→ **TASK TO CARRY OUT**: Identify all lines of the data containing the string "Übermittlung" and copy them.

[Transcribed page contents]

[Start of Attachment]

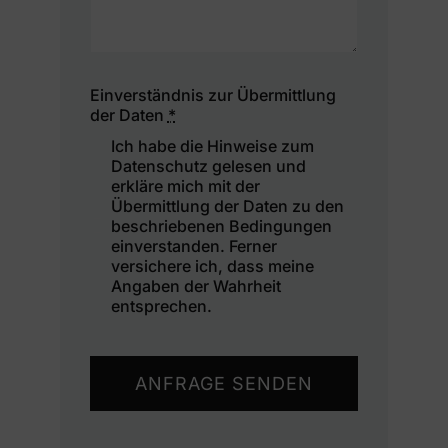
Einverständnis zur Übermittlung
der Daten
*
Ich habe die Hinweise zum
Datenschutz gelesen und
erkläre mich mit der
Übermittlung der Daten zu den
beschriebenen Bedingungen
einverstanden. Ferner
versichere ich, dass meine
Angaben der Wahrheit
entsprechen.
ANFRAGE SENDEN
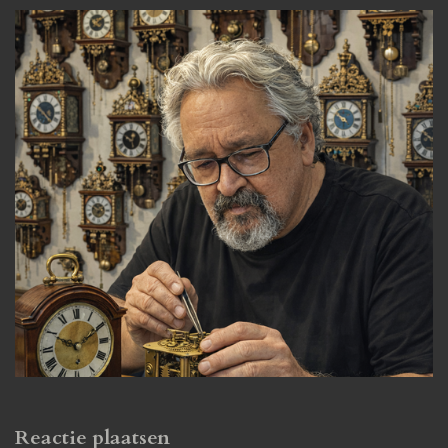
Reactie plaatsen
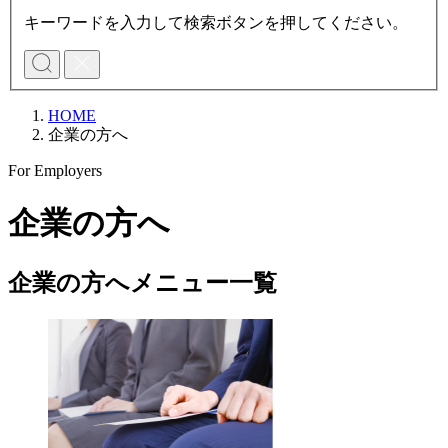
キーワードを入力して検索ボタンを押してください。
HOME
企業の方へ
For Employers
企業の方へ
企業の方へメニュー一覧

[End of Attachment]

→ **ANSWER TO THIS EXERCISE**:
Einverständnis zur Übermittlung
Übermittlung der Daten zu den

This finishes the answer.